You may check the status of a node while the job is running by visiting the OSC grafana page and using the "cluster metrics" report.
Managing your jobs
Deleting a job
Situations may arise that call for deletion of a job from the SLURM queue, such as incorrect resource limits, missing or incorrect input files or commands or a program taking too long to run (infinite loop).
The command to delete a batch job is
scancel. It applies to both queued and running jobs.
If you cannot delete one of your jobs, it may be because of a hardware problem or system software crash. In this case you should contact OSC Help.
Altering a queued job
You can alter certain attributes of a job in the queue using the
scontrol update command. Use this command to make a change without losing your place in the queue. Please note that you cannot make any alterations to the executable portion of the script, nor can you make any changes after the job starts running.
The syntax is:
The optional arguments consist of one or more SLURM directives in the form of command-line options.
For example, to change the walltime limit on job 123456 to 5 hours and have email sent when the job ends (only):
scontrol update job=123456 timeLimit=5:00:00 mailType=End
Placing a hold on a queued job
If you want to prevent a job from running but leave it in the queue, you can place a hold on it using the
scontrol hold command. The job will remain pending until you release it with the
scontrol release command.

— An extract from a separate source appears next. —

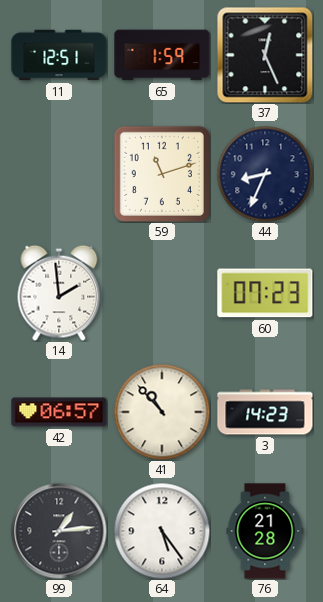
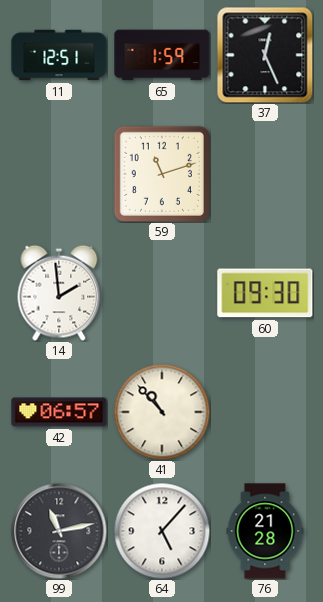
44: 8:34 -> none
60: 07:23 -> 09:30
3: 14:23 -> none
99: 1:14 -> 11:13
64: 5:24 -> 5:07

A hold can be useful if you need to modify the input file for a job without losing your place in the queue.
scontrol hold 123456 scontrol release 123456
Include the following commands in your batch script as appropriate to collect job statistics or performance information.
A simple way to view job information is to use this command at the end of the job:
scontrol show job=$SLURM_JOB_ID
date command prints the current date and time. It can be informative to include it at the beginning and end of the executable portion of your script as a rough measure of time spent in the job.
time utility is used to measure the performance of a single command. It can be used for serial or parallel processes. Add
/usr/bin/time to the beginning of a command in the batch script:
/usr/bin/time myprog arg1 arg2
The result is provided in the following format:
- user time (CPU time spent running your program)
- system time (CPU time spent by your program in system calls)
- elapsed time (wallclock)
- percent CPU used
- memory, pagefault and swap statistics
- I/O statistics
These results are appended to the job's error log file. Note: Use the full path “
/usr/bin/time” to get all the information shown.